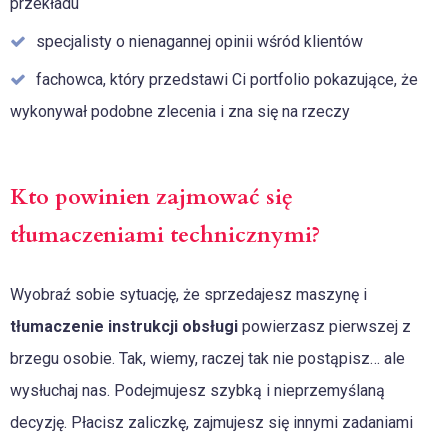
przekładu
specjalisty o nienagannej opinii wśród klientów
fachowca, który przedstawi Ci portfolio pokazujące, że
wykonywał podobne zlecenia i zna się na rzeczy
Kto powinien zajmować się
tłumaczeniami technicznymi?
Wyobraź sobie sytuację, że sprzedajesz maszynę i
tłumaczenie instrukcji obsługi
powierzasz pierwszej z
brzegu osobie. Tak, wiemy, raczej tak nie postąpisz… ale
wysłuchaj nas. Podejmujesz szybką i nieprzemyślaną
decyzję. Płacisz zaliczkę, zajmujesz się innymi zadaniami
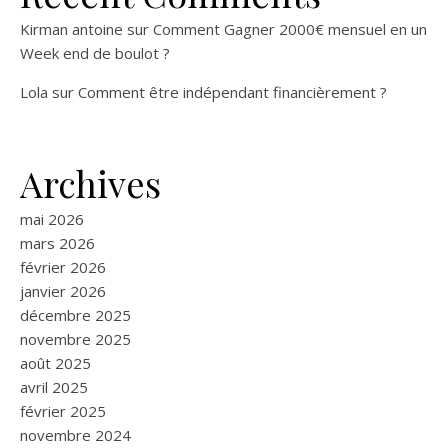
Kirman antoine
sur
Comment Gagner 2000€ mensuel en un
Week end de boulot ?
Lola
sur
Comment être indépendant financièrement ?
Archives
mai 2026
mars 2026
février 2026
janvier 2026
décembre 2025
novembre 2025
août 2025
avril 2025
février 2025
novembre 2024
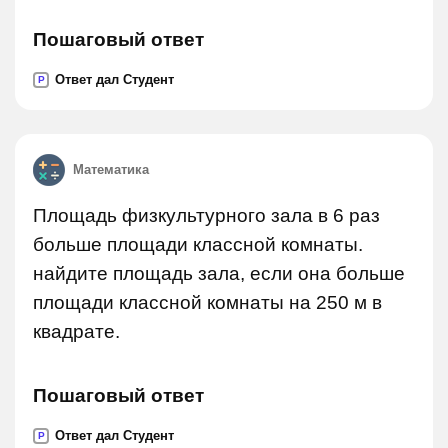
Пошаговый ответ
Ответ дал Студент
P
Математика
Площадь физкультурного зала в 6 раз
больше площади классной комнаты.
найдите площадь зала, если она больше
площади классной комнаты на 250 м в
квадрате.
Пошаговый ответ
Ответ дал Студент
P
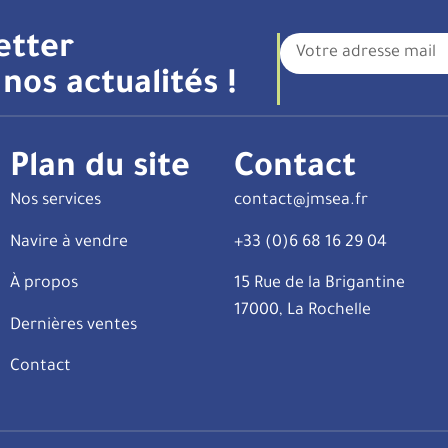
etter
nos actualités !
Plan du site
Contact
Nos services
contact@jmsea.fr
Navire à vendre
+33 (0)6 68 16 29 04
À propos
15 Rue de la Brigantine
17000, La Rochelle
Dernières ventes
Contact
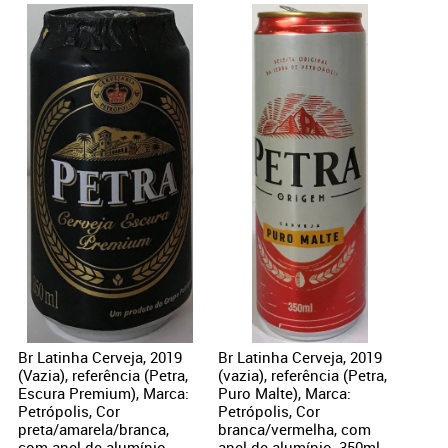
Br Latinha Cerveja, 2019
Br Latinha Cerveja, 2019
(Vazia), referência (Petra,
(vazia), referência (Petra,
Escura Premium), Marca:
Puro Malte), Marca:
Petrópolis, Cor
Petrópolis, Cor
preta/amarela/branca,
branca/vermelha, com
com anel de alumínio,
anel de alumínio, 350ml.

▶ [TASK PROMPT] Show all lines above containing "Petra".

▶ [EXPECTED OUTPUT]
(Vazia), referência (Petra,
(vazia), referência (Petra,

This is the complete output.